Banjarbaru (ANTARA) - Gejolak kelangkaan dan kenaikan harga minyak goreng di Kalimantan Selatan (Kalsel) semakin menjadi-jadi hingga masyarakat menjerit sulitnya mendapatkan bahan kebutuhan pokok tersebut.
"Jika pun ada harganya di toko-toko sembako paling murah Rp40 ribu kemasan 2 liter. Bahkan ada yang jual Rp45 ribu hari ini," ucap Nabila, warga di kawasan Landasan Ulin, Kota Banjarbaru, Minggu.
Untuk mendapatkan minyak goreng sesuai harga eceran tertinggi (HET) sebagaimana ditetapkan dalam Peraturan Menteri Perdagangan Nomor 6 tahun 2022 salah satunya kemasan premium Rp14.000 per liter, warga hanya bisa berharap di toko ritel modern.
Namun begitu, penjualannya juga terbatas hanya maksimal satu kemasan isi dua liter seharga Rp28 ribu setiap konsumen. Kemunculan minyak goreng di ritel modern inipun kerap diserbu masyarakat dan ludes dalam waktu singkat.
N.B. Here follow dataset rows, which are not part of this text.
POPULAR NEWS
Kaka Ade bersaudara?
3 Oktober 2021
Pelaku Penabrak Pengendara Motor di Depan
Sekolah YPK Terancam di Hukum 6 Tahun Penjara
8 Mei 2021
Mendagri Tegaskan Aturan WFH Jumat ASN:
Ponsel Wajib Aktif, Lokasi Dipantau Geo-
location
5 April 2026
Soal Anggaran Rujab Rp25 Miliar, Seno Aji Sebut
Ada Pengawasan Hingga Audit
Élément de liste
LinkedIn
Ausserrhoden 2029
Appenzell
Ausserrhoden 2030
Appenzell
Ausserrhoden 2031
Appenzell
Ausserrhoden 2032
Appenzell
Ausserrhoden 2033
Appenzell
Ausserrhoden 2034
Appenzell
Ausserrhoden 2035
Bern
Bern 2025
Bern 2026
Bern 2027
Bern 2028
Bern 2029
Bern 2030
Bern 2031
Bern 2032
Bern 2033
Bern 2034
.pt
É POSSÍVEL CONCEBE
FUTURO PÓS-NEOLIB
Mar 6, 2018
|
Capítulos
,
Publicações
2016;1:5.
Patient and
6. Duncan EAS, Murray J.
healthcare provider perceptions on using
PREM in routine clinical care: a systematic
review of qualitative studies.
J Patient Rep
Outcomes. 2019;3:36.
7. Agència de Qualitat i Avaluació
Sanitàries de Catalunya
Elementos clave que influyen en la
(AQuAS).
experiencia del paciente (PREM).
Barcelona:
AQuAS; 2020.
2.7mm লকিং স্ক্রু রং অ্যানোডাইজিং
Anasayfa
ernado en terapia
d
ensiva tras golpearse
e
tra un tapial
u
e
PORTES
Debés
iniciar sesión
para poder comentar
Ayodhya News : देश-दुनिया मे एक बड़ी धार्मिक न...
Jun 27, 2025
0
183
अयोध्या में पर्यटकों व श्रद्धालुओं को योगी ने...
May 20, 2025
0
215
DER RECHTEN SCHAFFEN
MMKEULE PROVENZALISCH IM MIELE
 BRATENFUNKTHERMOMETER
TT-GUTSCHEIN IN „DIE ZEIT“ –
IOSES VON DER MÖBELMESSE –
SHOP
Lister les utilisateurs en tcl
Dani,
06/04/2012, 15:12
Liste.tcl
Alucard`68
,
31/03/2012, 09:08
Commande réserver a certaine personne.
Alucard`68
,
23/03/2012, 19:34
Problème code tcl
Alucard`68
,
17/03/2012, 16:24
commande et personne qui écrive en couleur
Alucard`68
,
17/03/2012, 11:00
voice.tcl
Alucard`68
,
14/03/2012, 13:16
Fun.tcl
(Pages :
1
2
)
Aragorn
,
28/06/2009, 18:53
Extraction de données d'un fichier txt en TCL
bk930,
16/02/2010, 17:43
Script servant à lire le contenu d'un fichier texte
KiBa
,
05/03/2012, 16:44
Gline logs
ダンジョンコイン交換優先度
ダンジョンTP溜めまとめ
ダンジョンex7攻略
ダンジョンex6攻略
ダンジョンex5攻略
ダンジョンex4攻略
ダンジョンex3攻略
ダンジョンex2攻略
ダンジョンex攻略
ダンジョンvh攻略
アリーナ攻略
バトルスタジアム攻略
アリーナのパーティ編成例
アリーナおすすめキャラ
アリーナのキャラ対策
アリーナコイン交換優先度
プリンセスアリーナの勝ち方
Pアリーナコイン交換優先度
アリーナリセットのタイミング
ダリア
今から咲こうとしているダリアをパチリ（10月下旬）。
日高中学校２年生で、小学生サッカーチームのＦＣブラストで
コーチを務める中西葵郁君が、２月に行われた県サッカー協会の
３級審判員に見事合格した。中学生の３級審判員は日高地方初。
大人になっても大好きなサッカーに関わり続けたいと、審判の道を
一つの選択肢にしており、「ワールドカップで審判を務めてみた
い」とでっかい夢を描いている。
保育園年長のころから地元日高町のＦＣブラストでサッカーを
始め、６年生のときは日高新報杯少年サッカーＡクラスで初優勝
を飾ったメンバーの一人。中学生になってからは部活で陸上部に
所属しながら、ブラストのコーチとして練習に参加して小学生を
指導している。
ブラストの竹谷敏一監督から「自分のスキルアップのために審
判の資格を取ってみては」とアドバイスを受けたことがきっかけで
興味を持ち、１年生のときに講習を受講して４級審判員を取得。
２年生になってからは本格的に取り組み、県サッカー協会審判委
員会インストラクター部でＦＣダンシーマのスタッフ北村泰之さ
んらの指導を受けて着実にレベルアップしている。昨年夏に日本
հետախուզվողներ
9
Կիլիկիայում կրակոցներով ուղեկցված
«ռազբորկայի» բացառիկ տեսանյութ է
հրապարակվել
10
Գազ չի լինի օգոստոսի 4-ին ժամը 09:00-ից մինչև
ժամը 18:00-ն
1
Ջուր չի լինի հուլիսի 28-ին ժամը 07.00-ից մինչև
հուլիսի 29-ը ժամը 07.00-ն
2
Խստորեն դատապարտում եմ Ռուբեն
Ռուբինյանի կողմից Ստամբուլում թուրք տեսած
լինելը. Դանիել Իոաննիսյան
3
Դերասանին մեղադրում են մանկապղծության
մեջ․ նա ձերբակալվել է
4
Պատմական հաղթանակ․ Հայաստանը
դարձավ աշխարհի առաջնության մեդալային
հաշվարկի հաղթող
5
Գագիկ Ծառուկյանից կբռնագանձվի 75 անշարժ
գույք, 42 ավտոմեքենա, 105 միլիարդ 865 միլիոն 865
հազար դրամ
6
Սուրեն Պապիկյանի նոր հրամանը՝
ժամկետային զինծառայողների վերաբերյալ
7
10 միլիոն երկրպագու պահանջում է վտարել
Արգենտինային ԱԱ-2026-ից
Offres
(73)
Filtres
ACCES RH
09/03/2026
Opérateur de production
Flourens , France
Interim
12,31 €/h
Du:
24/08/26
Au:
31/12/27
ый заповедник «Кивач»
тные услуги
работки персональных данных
Salah satu pedagang di Banjarbaru Kaspul Anwar mengaku membeli minyak goreng kemasan merek Filma isi dua liter seharga Rp28 ribu yang kemudian dijual kembali Rp40 ribu.
"Saya juga diwajibkan membeli beberapa produk lain jika ingin mendapatkan minyak goreng oleh sales yang biasa langganan menawarkan barang misalnya mie instan dan kecap. Jadi semacam paketan," bebernya.
Ekonom dari Universitas Lambung Mangkurat (ULM) Hidayatullah Muttaqin SE, MSI, Pg.D mengatakan usaha pemerintah menstabilkan harga minyak goreng melalui penetapan HET minyak goreng curah Rp11.500, kemasan sederhana Rp13.500 dan kemasa premium Rp14.000 belum membuahkan hasil.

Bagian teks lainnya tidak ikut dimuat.